Postby Yessica » 14 Jun 2014, 08:49

I would like to add that to my mind religious or philosophical considerations are far more important than economical when it comes to thirst for knowledge.
I have read an old but interestig book called "The Protestant Ethic and the Spirit of Capitalism" by Max Weber and found the thesis compelling.

The book highlights how in former times most inventions were made in protestnat regions, the Protestants were also more likely than Catholics to attend grammar schools.
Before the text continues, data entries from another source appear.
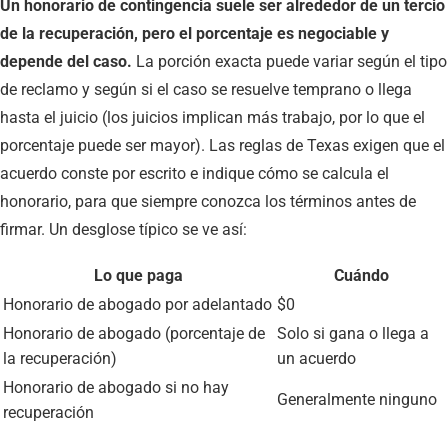
Un honorario de contingencia suele ser alrededor de un tercio
de la recuperación, pero el porcentaje es negociable y
depende del caso.
La porción exacta puede variar según el tipo
de reclamo y según si el caso se resuelve temprano o llega
hasta el juicio (los juicios implican más trabajo, por lo que el
porcentaje puede ser mayor). Las reglas de Texas exigen que el
acuerdo conste por escrito e indique cómo se calcula el
honorario, para que siempre conozca los términos antes de
firmar. Un desglose típico se ve así:
Lo que paga
Cuándo
Honorario de abogado por adelantado
$0
Honorario de abogado (porcentaje de
Solo si gana o llega a
la recuperación)
un acuerdo
Honorario de abogado si no hay
Generalmente ninguno
recuperación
He poses the question why and thinks that Protentantism (or rather Calvinism) promototes thirst for knowledge.
He holds the opinion that men traditionally did not aspire riches or knowledge as much as we do. Of course there were people who were intersted in both but that was not main-stream culture which instead asked "How can I be saved?". According to Weber that was the most important question for people of that time, not "how can I have a good life on earth". Life on earth was seen as passing but life in heaven as forever. Think of the many who became monks, lived in voluntary poverty (or at least vowed to) and studied nothing but religious text.
The Calvinists however believed in predestination and the believed that being rich and knowledgeable was the outward sign of salvation.... and that was how being rich and educated became something to aspire. According to Weber that was what sparked the boom of European science and capitalism.
Later religion became less important but the "spirit of capitalism" as Weber calls it, once released, lived on without it's religious fundament from now on.